● **DATA SUPPLIED**
--------

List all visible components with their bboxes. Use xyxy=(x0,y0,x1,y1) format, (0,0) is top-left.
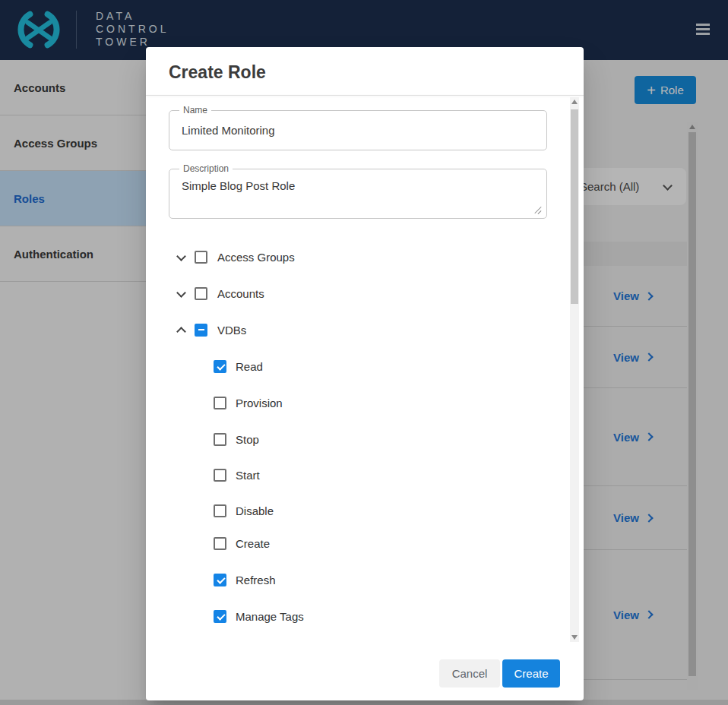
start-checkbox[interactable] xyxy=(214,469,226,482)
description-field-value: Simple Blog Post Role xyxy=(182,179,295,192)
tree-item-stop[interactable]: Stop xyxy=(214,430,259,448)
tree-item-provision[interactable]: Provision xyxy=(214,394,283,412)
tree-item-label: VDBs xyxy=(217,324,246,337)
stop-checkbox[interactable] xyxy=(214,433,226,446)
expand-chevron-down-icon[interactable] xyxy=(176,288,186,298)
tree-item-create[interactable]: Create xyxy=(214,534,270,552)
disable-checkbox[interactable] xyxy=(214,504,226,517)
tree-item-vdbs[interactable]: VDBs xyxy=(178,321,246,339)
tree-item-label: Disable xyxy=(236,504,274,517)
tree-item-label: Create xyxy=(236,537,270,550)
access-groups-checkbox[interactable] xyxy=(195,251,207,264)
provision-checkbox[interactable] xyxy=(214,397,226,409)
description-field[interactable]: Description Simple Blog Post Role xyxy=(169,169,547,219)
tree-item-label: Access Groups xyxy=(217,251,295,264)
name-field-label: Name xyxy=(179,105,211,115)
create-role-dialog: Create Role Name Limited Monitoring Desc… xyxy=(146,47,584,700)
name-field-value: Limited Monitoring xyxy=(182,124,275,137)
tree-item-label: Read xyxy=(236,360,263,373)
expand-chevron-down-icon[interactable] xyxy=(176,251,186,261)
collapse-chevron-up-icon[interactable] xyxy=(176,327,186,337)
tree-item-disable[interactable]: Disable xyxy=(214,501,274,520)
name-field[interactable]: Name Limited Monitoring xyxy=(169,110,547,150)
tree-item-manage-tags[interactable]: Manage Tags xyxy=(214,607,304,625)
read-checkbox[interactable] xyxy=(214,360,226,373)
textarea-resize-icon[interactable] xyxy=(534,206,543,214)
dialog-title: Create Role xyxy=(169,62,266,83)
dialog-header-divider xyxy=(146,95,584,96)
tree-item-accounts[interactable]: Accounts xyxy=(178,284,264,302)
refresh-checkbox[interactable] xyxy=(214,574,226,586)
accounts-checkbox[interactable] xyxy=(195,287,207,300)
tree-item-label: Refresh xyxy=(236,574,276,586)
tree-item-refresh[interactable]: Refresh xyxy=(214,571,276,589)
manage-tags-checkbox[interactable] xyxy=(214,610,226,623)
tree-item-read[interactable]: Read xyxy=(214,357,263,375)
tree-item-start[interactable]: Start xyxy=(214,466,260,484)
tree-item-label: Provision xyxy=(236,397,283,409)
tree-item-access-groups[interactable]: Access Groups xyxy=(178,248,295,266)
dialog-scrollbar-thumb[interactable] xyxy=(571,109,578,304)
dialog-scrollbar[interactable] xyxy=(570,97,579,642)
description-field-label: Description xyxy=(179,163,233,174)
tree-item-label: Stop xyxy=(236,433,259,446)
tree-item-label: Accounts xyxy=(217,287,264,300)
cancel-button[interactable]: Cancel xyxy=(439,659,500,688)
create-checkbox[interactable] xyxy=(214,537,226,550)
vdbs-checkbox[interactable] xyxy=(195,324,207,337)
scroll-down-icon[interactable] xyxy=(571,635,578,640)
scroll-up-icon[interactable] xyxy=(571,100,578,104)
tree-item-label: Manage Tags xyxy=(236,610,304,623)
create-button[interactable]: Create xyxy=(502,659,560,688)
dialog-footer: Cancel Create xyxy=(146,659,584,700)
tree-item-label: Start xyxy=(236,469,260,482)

--------

● **WHAT THE EXERCISE ASKS**
State how many lines in the records above contain the word "Role". Give nothing but the number.

● **REPLY**
4